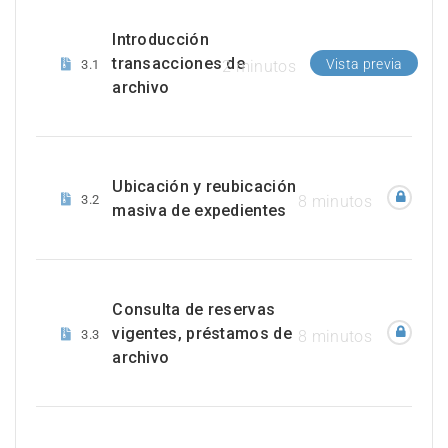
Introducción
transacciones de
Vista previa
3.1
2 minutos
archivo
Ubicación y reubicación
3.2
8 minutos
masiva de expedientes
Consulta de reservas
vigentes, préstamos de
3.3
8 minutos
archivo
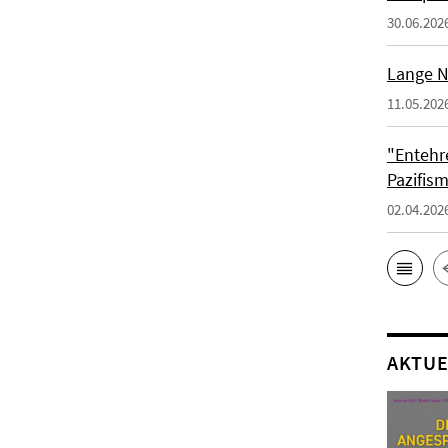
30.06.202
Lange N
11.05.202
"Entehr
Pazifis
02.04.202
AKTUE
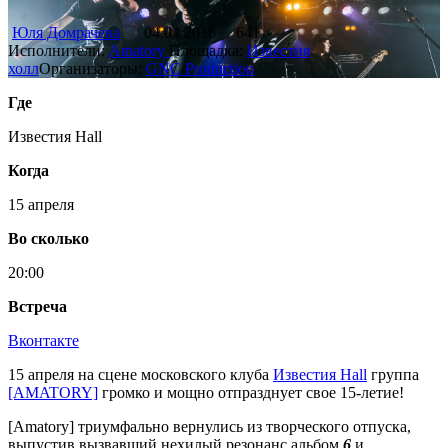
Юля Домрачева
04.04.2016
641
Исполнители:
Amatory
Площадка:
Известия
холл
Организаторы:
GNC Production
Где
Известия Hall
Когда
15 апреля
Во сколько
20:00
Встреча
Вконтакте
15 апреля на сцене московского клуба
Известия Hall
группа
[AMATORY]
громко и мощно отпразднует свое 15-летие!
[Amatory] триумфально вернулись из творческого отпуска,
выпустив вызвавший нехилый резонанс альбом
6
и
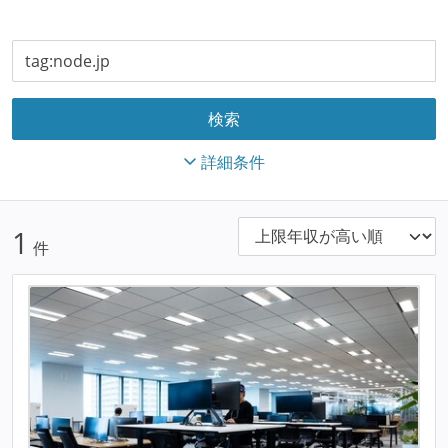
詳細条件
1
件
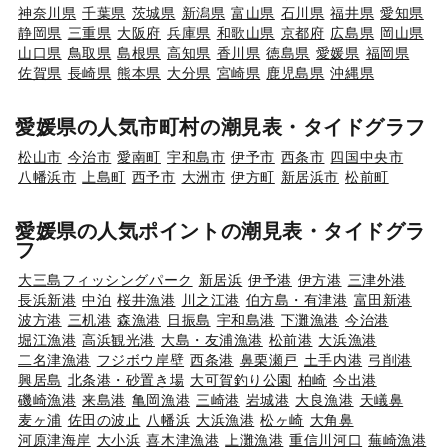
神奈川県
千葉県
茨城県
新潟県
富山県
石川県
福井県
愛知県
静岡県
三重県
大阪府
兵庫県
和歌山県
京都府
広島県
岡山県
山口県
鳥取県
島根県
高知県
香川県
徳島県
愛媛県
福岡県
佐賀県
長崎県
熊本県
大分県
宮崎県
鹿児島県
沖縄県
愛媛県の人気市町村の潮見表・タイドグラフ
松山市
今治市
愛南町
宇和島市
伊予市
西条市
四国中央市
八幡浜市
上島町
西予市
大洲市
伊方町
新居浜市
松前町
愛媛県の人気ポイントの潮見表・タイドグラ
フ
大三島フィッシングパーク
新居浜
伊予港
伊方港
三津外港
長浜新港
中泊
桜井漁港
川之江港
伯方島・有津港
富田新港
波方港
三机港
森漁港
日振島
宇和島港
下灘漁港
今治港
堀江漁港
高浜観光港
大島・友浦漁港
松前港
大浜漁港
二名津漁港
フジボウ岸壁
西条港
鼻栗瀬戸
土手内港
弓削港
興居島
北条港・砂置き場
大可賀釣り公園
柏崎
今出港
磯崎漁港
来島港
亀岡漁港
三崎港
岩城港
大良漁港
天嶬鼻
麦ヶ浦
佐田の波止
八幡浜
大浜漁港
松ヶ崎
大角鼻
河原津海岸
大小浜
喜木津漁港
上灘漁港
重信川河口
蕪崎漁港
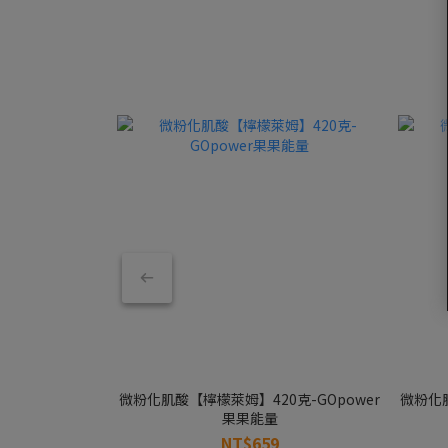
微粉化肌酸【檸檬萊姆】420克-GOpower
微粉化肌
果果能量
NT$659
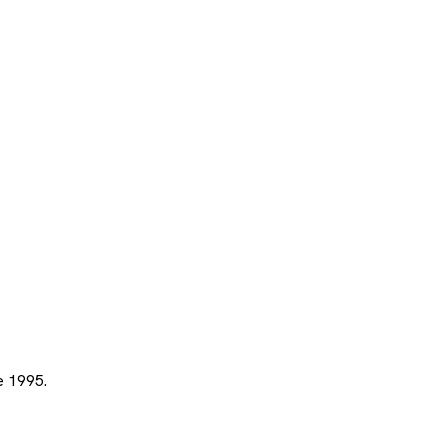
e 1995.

####################

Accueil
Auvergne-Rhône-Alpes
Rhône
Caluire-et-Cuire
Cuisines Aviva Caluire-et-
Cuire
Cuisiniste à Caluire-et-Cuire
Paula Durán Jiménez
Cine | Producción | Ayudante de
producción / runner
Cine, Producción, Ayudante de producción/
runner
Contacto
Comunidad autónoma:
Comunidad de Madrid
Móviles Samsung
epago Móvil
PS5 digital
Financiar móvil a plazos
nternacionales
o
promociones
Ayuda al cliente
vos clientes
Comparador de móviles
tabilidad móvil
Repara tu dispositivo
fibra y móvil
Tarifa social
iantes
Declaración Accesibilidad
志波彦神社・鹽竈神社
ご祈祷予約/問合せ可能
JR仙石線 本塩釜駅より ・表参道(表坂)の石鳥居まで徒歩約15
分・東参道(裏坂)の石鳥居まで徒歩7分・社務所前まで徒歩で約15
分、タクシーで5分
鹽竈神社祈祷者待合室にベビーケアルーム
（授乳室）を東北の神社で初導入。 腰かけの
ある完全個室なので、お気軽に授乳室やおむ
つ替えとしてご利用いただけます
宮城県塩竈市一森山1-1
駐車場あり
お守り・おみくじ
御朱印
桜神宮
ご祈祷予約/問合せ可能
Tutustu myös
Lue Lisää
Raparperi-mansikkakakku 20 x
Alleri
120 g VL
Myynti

####################

### Activity
The number of lines in this listing that hold "апреля" is the only answer required.

### Finished task
2